Secondo i sindacati americani, abbastanza pessimisti, siamo alle soglie di una disoccupazione di massa causata dall’avanzamento della tecnologia, dove il PIL cresce ma gli stipendi rimangono stagnanti a fronte di un’aumentata produttività. Ciò ci porta a dover riflettere profondamente sul percorso di vita che vogliamo affrontare e del ruolo sempre più problematico dei low-skill jobs, soprattutto in uno scenario dove assistiamo sempre più alla trasformazione della catena industriale in risposta all’influenza degli e-commerce.

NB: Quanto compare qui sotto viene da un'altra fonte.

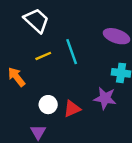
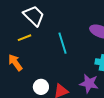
yellow line: (43, 56) -> (25, 38), moved

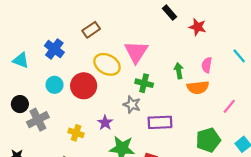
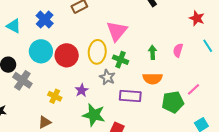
red star: (198, 27) -> (197, 18), moved
yellow ellipse: (107, 64) -> (97, 52), moved, turned 60
cyan circle: (54, 85) -> (41, 51), size x1.5
orange semicircle: (198, 87) -> (152, 79), moved
gray cross: (38, 120) -> (22, 80), turned -36
green pentagon: (208, 140) -> (173, 102), moved

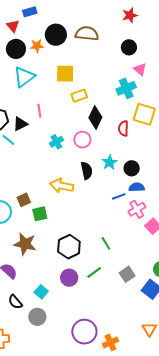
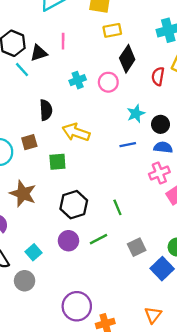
black semicircle: (87, 171) -> (46, 110), moved
blue line: (119, 196) -> (128, 145), moved
green square: (40, 214) -> (57, 162), moved

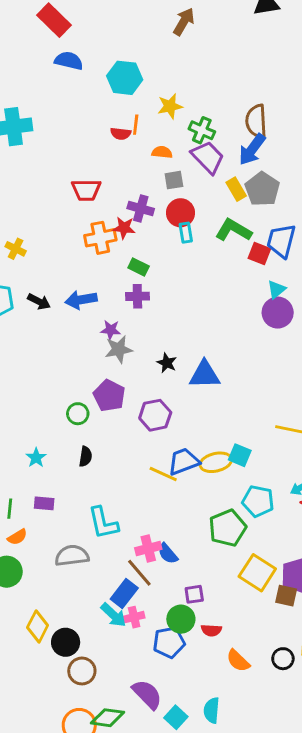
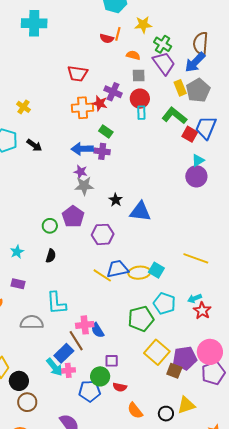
blue arrow: (81, 300) -> (82, 149), moved

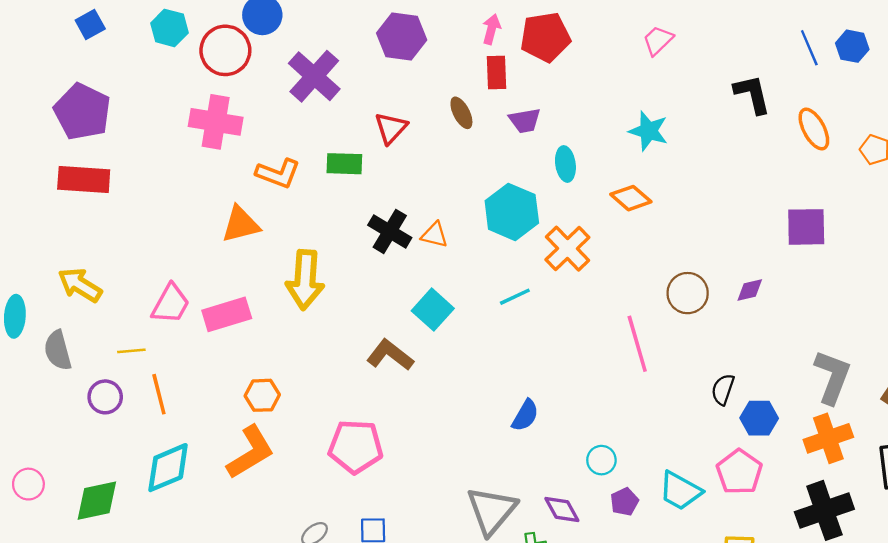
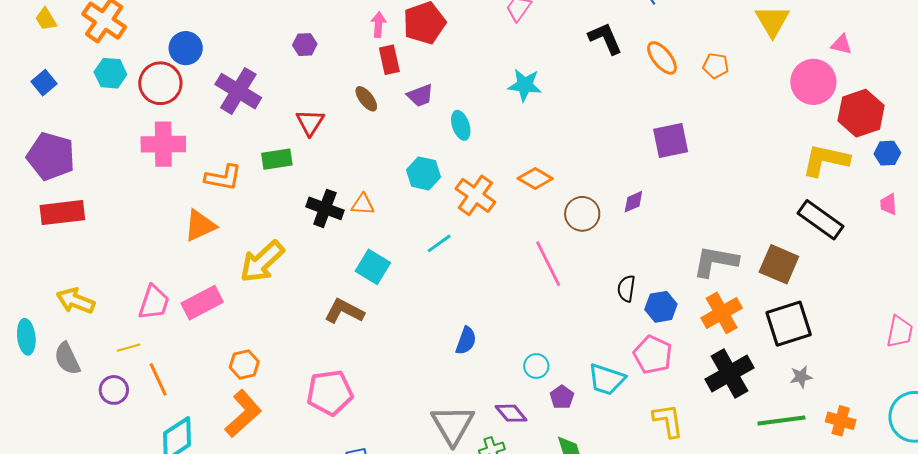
purple hexagon: (402, 37) -> (305, 45), size x0.6
orange diamond: (631, 198) -> (535, 178), moved
cyan hexagon: (512, 212) -> (423, 173), size x0.7
yellow arrow: (305, 280) -> (262, 262), turned 54
gray L-shape: (832, 377) -> (715, 261), turned -90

Una simbiosi uomo-macchina? Per alcuni esperti del settore, i lavori che riguardano i trasporti su gomma forse non sono così a rischio. Questi nuovi autotreni autonomi hanno ancora bisogno di guidatori, per esempio, i mezzi della Dailmer sono progettati per andare a velocità costante sulla corsia più di destra dell’autostrada, ma necessitano dell’intervento umano per sorpassare, imboccare rampe di uscita o di accesso e destreggiarsi nel traffico cittadino. Inoltre i computer non possono gestire il cattivo tempo e la pioggia, costringendo il “guidatore-passeggero” a prendere il controllo del mezzo. Altri sistemi, come quelli della Peloton Technology, hanno intenzione di creare e mettere a punto “flotte” di camion automatizzati capeggiati da un mezzo guidato da una persona in carne ed ossa: proprio come i pulcini che seguono e mimano in tutto per tutto la mamma chioccia, così potrebbero fare i truck-bot grazie ad un collegamento tramite tecnologia cloud e sistemi di sicurezza già presenti, come l’active braking e il cruise control adattivo. Attualmente mancano poco meno di 10 anni alla messa sul mercato di questi automezzi e, nonostante alcune previsioni pessimistiche e negative, in fin dei conti queste tecnologie sono state pensate per renderci la vita più semplice e più comoda, permettendo di goderci… il viaggio.